I na koniec historia, będąca podstawą całego filmu – jest przemyślana, inteligentna, podsycana miejscami charakterem braci reżyserów: znajdą się tu i niezłe dialogi, i niecodzienne scenki.
Do tego momentu zastrzeżeń nie miałem, wszystko przebiegało we właściwym porządku. Jednak w pewnym momencie zorientowałem się, że materiał się wyczerpał. W filmie jest to dosyć wyraźnie zarysowane, po prostu widać że jakieś 40 minut filmu jest tu dopchane na siłę. Można tu zaobserwować to samo co w przypadku „Brudnego Harry’ego”: film się kończy... Ale twórcy odświeżają kotleta jeszcze raz, dla jaj.
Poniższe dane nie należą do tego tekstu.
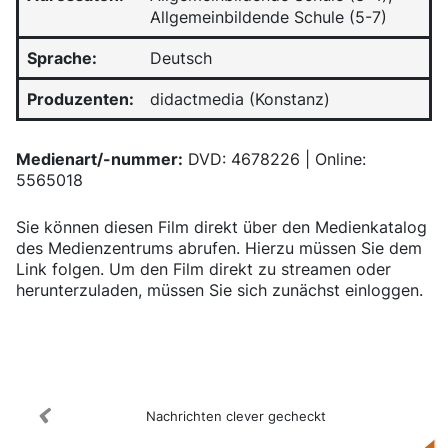
Allgemeinbildende Schule (5-7)
Sprache:
Deutsch
Produzenten:
didactmedia (Konstanz)
Medienart/-nummer:
DVD: 4678226 | Online:
5565018
Sie können diesen Film direkt über den Medienkatalog
des Medienzentrums abrufen. Hierzu müssen Sie dem
Link folgen. Um den Film direkt zu streamen oder
herunterzuladen, müssen Sie sich zunächst einloggen.
Medienkatalog
Nachrichten clever gecheckt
Wątki z pierwszej części zostaną zwyczajnie powtórzone, chyba tylko po to, by film nie zakwalifikował się do kategorii krótkometrażówek. I tak fryzjer powtarza za żoną ile się dało. Teoretycznie nie miałbym o to zastrzeżeń – mimo wszystko nadal są w tej drugiej części interesujące sceny (krzesło na białym tle – i już jest dobrze), no i w końcu dzięki temu zabiegowi rozbudowana została rola Scarlett Johansson (tudzież chyba tylko dlatego ją zaangażowali), ale mimo wszystko wolałbym dostać bardziej spiętą historię.
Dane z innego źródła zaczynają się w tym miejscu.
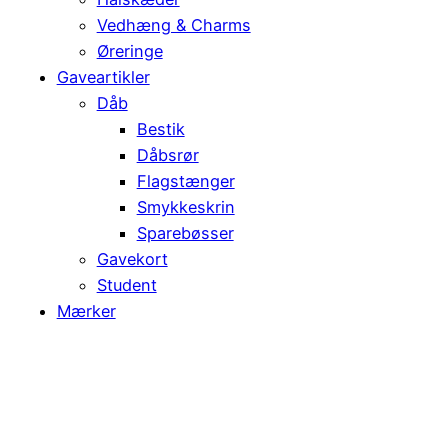
Vedhæng & Charms
Øreringe
Gaveartikler
Dåb
Bestik
Dåbsrør
Flagstænger
Smykkeskrin
Sparebøsser
Gavekort
Student
Mærker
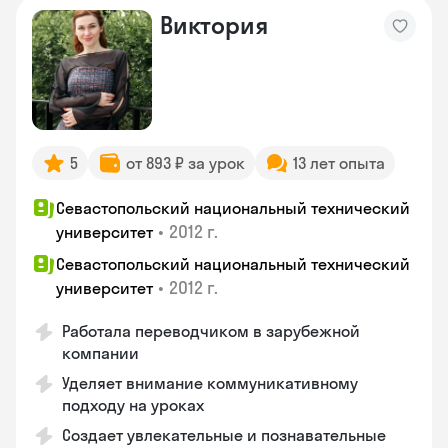
Виктория
5
от 893 ₽ за урок
13 лет опыта
Севастопольский национальный технический
•
2012 г.
университет
Севастопольский национальный технический
•
2012 г.
университет
Работала переводчиком в зарубежной
компании
Уделяет внимание коммуникативному
подходу на уроках
Создает увлекательные и познавательные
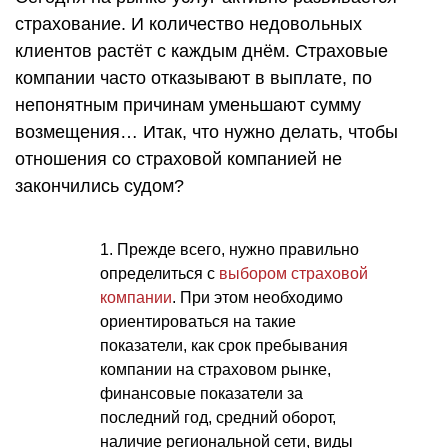
страхование. И количество недовольных
клиентов растёт с каждым днём. Страховые
компании часто отказывают в выплате, по
непонятным причинам уменьшают сумму
возмещения… Итак, что нужно делать, чтобы
отношения со страховой компанией не
закончились судом?
1. Прежде всего, нужно правильно
определиться с
выбором страховой
компании
. При этом необходимо
ориентироваться на такие
показатели, как срок пребывания
компании на страховом рынке,
финансовые показатели за
последний год, средний оборот,
наличие региональной сети, виды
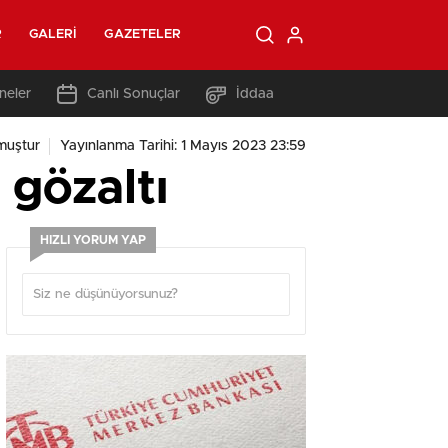
R
GALERI
GAZETELER
neler
Canlı Sonuçlar
İddaa
muştur
Yayınlanma Tarihi: 1 Mayıs 2023 23:59
 gözaltı
HIZLI YORUM YAP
Wspomnieć należy jeszcze o oszczędnej, klimatycznej muzyce: same proste dźwięki, wolne tempo – rewelacja!
6/10
Zgadzam się całkowicie! (Choć w sumie ocena u mnie wyższa - ze względu na wszystkie te wymienione powyżej pozytywne cechy filmu)
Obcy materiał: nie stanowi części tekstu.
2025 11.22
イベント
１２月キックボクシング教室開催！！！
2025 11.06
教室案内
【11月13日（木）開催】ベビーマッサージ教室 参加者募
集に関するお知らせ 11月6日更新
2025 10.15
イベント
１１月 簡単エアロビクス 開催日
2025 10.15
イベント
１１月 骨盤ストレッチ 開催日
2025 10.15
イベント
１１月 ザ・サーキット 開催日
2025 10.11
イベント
Gdzieś tak w połowie filmu pomyślałam, że będę musiała koniecznie wpaść na filmweba, i napisać dużymi literami, że bracia Cohen to absolutni mistrzowie i realizacji, i fabuły, ale wygląda na to, że jednak poprzestanę na realizacji. Przynajmniej tym razem. Bo sceny, tak powiedzmy od wypadku, a może jeszcze wcześniej, wydawały się jakby zbędne. Niby nie całkiem, bo przecież miały swoją wymowę, ale jednak coś nie klikało... Pozostało po nich coś w stylu chaosu, wydaje się, że gdyby na tym wypadku poprzestać, (albo przerwać jeszcze przed wycieczką na przesłuchanie), to film zostawiałby widza z czystszym, wyraźniejszym spojrzeniem i z poczuciem satysfakcji z obejrzenia dobrego filmu. A tak, chociaż nadal uważam, że obejrzałam dobry film, zamiast sytości czuję przesyt.